The Wife of Bath's Prologue

image of Woodside cottage


Experience, though noon auctoritee
Were in this world, is right ynough for me
To speke of wo that is in mariage

“The Wife of Bath’s Prologue” is a tale in itself. Alison, the Wife of Bath, relates the story of her five husbands. As she speaks, Allison stages a debate between two kinds of knowledge - experience and authority. How many times, she asks, can a woman get married? Is virginity really more valuable than wifehood? To answer these questions, Alison sets her own experiences and personal knowledge against the authority of Scripture and the Church Fathers.


The Truth about Tinder

Allison, Residential Advisor for Hall 7, Kerrey Hall, The New School

By Aine Carolan, Haverford ‘20

You want to know the truth about dating apps? I’ve had Tinder for a year now – I downloaded it with Bumble and Hinge.
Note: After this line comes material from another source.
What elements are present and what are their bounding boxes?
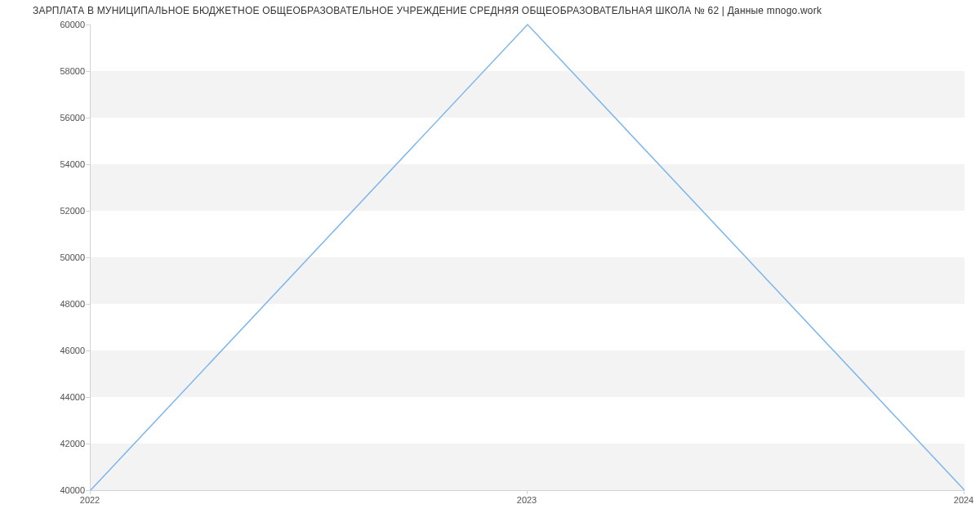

I haven’t gotten around to the others yet, but I think I’ve got enough experience – five hookups so far – to explain internet romance to you.
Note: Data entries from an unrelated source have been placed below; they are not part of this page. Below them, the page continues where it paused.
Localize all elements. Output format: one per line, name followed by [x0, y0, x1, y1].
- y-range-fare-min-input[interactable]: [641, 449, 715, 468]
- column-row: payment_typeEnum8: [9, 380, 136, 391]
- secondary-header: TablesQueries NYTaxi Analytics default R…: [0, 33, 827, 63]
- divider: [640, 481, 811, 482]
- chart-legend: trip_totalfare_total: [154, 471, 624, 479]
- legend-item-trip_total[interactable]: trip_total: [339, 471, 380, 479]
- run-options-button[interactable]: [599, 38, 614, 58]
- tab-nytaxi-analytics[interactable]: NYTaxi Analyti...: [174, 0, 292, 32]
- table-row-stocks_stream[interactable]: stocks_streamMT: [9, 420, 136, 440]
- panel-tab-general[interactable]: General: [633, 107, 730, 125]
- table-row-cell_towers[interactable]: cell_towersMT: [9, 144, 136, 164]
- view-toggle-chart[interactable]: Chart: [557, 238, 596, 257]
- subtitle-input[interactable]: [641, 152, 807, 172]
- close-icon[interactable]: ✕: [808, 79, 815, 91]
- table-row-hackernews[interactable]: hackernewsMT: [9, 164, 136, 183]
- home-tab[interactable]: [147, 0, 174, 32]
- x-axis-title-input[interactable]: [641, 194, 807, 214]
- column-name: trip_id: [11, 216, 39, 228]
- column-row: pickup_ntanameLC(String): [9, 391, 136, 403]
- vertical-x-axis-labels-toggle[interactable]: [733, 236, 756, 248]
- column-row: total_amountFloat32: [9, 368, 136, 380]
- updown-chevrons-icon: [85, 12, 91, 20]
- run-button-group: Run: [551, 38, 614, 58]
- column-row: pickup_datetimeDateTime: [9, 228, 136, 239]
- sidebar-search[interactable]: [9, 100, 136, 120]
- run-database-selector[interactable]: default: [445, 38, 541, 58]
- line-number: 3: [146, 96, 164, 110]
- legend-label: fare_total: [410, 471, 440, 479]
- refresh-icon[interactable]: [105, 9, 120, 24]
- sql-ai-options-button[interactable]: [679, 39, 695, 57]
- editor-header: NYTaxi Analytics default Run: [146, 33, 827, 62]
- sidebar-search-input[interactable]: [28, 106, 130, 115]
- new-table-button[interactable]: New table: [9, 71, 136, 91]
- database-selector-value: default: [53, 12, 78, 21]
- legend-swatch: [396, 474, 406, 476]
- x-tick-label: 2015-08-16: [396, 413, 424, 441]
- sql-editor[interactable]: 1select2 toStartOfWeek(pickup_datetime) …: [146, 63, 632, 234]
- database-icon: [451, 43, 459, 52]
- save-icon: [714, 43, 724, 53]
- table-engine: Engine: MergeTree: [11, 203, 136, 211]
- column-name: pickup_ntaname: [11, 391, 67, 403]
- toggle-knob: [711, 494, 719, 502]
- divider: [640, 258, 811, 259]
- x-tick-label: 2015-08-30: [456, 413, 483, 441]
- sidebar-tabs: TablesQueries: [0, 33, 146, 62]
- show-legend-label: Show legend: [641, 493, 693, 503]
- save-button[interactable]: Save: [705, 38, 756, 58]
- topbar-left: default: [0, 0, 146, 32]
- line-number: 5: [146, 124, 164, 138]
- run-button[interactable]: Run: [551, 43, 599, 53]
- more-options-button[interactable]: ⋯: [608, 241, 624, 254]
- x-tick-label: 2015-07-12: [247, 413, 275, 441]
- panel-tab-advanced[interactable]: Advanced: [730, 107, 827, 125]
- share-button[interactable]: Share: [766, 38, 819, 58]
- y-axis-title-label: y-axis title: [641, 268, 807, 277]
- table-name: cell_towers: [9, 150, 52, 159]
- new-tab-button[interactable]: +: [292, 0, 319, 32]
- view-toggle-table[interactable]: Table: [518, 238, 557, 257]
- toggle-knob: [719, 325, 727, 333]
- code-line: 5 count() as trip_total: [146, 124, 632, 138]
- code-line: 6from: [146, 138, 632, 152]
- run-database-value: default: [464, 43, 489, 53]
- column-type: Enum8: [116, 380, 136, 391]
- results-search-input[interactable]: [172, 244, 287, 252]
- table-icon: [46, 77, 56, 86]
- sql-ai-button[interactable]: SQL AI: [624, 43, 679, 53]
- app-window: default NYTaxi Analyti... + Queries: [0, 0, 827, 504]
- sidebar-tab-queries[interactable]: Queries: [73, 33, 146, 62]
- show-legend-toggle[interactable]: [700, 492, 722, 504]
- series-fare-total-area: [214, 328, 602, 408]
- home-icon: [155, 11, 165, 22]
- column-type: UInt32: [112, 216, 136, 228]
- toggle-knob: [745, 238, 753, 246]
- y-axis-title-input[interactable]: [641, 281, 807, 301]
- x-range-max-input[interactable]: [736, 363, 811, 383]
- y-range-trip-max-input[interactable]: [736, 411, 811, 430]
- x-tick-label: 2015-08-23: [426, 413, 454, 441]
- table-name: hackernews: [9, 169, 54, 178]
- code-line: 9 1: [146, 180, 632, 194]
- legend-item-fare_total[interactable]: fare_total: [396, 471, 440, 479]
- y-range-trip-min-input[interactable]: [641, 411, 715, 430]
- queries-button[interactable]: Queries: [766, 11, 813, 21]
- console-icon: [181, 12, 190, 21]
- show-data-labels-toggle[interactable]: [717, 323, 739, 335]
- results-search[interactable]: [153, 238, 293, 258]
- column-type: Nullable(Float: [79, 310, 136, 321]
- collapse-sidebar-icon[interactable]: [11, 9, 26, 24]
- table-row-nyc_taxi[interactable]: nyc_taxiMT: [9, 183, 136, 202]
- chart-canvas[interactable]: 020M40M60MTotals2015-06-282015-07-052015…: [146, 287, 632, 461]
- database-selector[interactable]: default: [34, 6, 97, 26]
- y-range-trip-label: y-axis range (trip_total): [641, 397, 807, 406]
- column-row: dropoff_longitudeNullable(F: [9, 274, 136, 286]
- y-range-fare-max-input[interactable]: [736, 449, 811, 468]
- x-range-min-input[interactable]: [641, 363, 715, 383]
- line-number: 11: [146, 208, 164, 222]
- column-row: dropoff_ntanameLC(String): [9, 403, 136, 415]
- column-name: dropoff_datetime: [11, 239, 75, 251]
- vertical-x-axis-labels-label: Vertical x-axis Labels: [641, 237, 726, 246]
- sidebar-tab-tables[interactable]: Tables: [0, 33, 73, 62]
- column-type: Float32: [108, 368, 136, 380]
I can hear my parents screaming all the way from Michigan, “FIVE BOYFRIENDS! IN ONE YEAR!” But they don’t understand dating these days: for them, “boyfriend” is a label for the person I’ll marry once he’s far enough into his boring job to support me. That’s a little unfair, they know I have ambitions – they did pay for my fashion design degree after all. But they’re stuck in their ways. If you grow up thinking virginity is all a woman has to show for herself until she gets her one chance at marriage, you end up pushing it on your kids.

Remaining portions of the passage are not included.